(What the task asks) Each entry must be output exactly as it appears.

(Extracted entries)
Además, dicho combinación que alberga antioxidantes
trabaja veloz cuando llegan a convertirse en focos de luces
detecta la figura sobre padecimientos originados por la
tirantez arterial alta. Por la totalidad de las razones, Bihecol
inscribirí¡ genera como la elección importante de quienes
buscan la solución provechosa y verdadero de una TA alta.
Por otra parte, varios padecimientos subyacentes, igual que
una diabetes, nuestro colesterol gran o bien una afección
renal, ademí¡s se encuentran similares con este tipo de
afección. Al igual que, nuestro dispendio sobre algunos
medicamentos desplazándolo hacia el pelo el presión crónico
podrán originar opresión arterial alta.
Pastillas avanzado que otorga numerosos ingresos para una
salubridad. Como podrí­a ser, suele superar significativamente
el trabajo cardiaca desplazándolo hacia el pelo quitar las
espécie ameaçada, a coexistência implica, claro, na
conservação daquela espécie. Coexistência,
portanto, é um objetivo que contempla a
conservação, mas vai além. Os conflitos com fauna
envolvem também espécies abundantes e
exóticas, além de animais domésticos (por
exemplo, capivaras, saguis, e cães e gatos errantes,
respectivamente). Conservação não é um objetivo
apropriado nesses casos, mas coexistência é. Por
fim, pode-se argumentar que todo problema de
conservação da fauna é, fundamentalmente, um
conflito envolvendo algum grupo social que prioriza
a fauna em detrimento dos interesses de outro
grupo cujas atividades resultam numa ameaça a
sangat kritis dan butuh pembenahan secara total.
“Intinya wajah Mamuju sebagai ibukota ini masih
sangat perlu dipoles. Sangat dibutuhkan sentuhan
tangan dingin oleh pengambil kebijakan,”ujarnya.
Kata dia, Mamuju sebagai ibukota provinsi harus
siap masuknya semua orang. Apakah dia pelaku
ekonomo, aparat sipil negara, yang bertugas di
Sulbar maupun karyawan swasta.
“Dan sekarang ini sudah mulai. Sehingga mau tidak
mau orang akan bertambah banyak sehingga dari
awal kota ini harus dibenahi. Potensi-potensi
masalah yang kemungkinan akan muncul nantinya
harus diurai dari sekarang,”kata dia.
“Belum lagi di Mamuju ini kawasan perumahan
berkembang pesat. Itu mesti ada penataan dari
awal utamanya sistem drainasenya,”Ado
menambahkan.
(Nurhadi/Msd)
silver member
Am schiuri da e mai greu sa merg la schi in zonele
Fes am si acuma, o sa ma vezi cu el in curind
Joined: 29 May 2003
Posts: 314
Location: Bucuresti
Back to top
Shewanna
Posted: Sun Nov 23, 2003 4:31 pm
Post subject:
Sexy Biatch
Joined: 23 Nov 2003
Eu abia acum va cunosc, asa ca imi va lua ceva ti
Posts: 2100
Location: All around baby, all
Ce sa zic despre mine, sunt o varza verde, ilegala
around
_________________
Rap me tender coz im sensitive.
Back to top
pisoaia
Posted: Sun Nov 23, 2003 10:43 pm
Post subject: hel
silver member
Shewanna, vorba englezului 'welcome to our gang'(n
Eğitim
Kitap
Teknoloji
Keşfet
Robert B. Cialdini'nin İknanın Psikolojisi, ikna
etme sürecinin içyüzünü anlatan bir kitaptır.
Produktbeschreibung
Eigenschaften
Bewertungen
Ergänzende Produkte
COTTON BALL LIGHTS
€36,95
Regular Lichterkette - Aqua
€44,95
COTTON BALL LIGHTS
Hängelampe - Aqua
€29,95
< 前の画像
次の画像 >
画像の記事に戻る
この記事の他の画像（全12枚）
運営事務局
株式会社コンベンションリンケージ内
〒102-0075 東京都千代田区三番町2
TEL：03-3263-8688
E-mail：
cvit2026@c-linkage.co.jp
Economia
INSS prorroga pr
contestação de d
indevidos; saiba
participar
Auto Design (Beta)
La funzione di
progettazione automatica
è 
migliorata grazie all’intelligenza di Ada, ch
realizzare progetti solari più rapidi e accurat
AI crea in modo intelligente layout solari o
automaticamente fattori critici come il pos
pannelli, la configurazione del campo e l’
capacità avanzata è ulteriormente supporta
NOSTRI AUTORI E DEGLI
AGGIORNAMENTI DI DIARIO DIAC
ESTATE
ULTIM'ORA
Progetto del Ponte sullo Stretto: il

(Exercise result)
Además, dicho combinación que alberga antioxidantes
trabaja veloz cuando llegan a convertirse en focos de luces
detecta la figura sobre padecimientos originados por la
tirantez arterial alta. Por la totalidad de las razones, Bihecol
inscribirí¡ genera como la elección importante de quienes
buscan la solución provechosa y verdadero de una TA alta.
Por otra parte, varios padecimientos subyacentes, igual que
una diabetes, nuestro colesterol gran o bien una afección
renal, ademí¡s se encuentran similares con este tipo de
afección. Al igual que, nuestro dispendio sobre algunos
medicamentos desplazándolo hacia el pelo el presión crónico
podrán originar opresión arterial alta.
Pastillas avanzado que otorga numerosos ingresos para una
salubridad. Como podrí­a ser, suele superar significativamente
el trabajo cardiaca desplazándolo hacia el pelo quitar las
espécie ameaçada, a coexistência implica, claro, na
conservação daquela espécie. Coexistência,
portanto, é um objetivo que contempla a
conservação, mas vai além. Os conflitos com fauna
envolvem também espécies abundantes e
exóticas, além de animais domésticos (por
exemplo, capivaras, saguis, e cães e gatos errantes,
respectivamente). Conservação não é um objetivo
apropriado nesses casos, mas coexistência é. Por
fim, pode-se argumentar que todo problema de
conservação da fauna é, fundamentalmente, um
conflito envolvendo algum grupo social que prioriza
a fauna em detrimento dos interesses de outro
grupo cujas atividades resultam numa ameaça a
sangat kritis dan butuh pembenahan secara total.
“Intinya wajah Mamuju sebagai ibukota ini masih
sangat perlu dipoles. Sangat dibutuhkan sentuhan
tangan dingin oleh pengambil kebijakan,”ujarnya.
Kata dia, Mamuju sebagai ibukota provinsi harus
siap masuknya semua orang. Apakah dia pelaku
ekonomo, aparat sipil negara, yang bertugas di
Sulbar maupun karyawan swasta.
“Dan sekarang ini sudah mulai. Sehingga mau tidak
mau orang akan bertambah banyak sehingga dari
awal kota ini harus dibenahi. Potensi-potensi
masalah yang kemungkinan akan muncul nantinya
harus diurai dari sekarang,”kata dia.
“Belum lagi di Mamuju ini kawasan perumahan
berkembang pesat. Itu mesti ada penataan dari
awal utamanya sistem drainasenya,”Ado
menambahkan.
(Nurhadi/Msd)
silver member
Am schiuri da e mai greu sa merg la schi in zonele
Fes am si acuma, o sa ma vezi cu el in curind
Joined: 29 May 2003
Posts: 314
Location: Bucuresti
Back to top
Shewanna
Posted: Sun Nov 23, 2003 4:31 pm
Post subject:
Sexy Biatch
Joined: 23 Nov 2003
Eu abia acum va cunosc, asa ca imi va lua ceva ti
Posts: 2100
Location: All around baby, all
Ce sa zic despre mine, sunt o varza verde, ilegala
around
_________________
Rap me tender coz im sensitive.
Back to top
pisoaia
Posted: Sun Nov 23, 2003 10:43 pm
Post subject: hel
silver member
Shewanna, vorba englezului 'welcome to our gang'(n
Eğitim
Kitap
Teknoloji
Keşfet
Robert B. Cialdini'nin İknanın Psikolojisi, ikna
etme sürecinin içyüzünü anlatan bir kitaptır.
Produktbeschreibung
Eigenschaften
Bewertungen
Ergänzende Produkte
COTTON BALL LIGHTS
€36,95
Regular Lichterkette - Aqua
€44,95
COTTON BALL LIGHTS
Hängelampe - Aqua
€29,95
< 前の画像
次の画像 >
画像の記事に戻る
この記事の他の画像（全12枚）
運営事務局
株式会社コンベンションリンケージ内
〒102-0075 東京都千代田区三番町2
TEL：03-3263-8688
E-mail：
cvit2026@c-linkage.co.jp
Economia
INSS prorroga pr
contestação de d
indevidos; saiba
participar
Auto Design (Beta)
La funzione di
progettazione automatica
è 
migliorata grazie all’intelligenza di Ada, ch
realizzare progetti solari più rapidi e accurat
AI crea in modo intelligente layout solari o
automaticamente fattori critici come il pos
pannelli, la configurazione del campo e l’
capacità avanzata è ulteriormente supporta
NOSTRI AUTORI E DEGLI
AGGIORNAMENTI DI DIARIO DIAC
ESTATE
ULTIM'ORA
Progetto del Ponte sullo Stretto: il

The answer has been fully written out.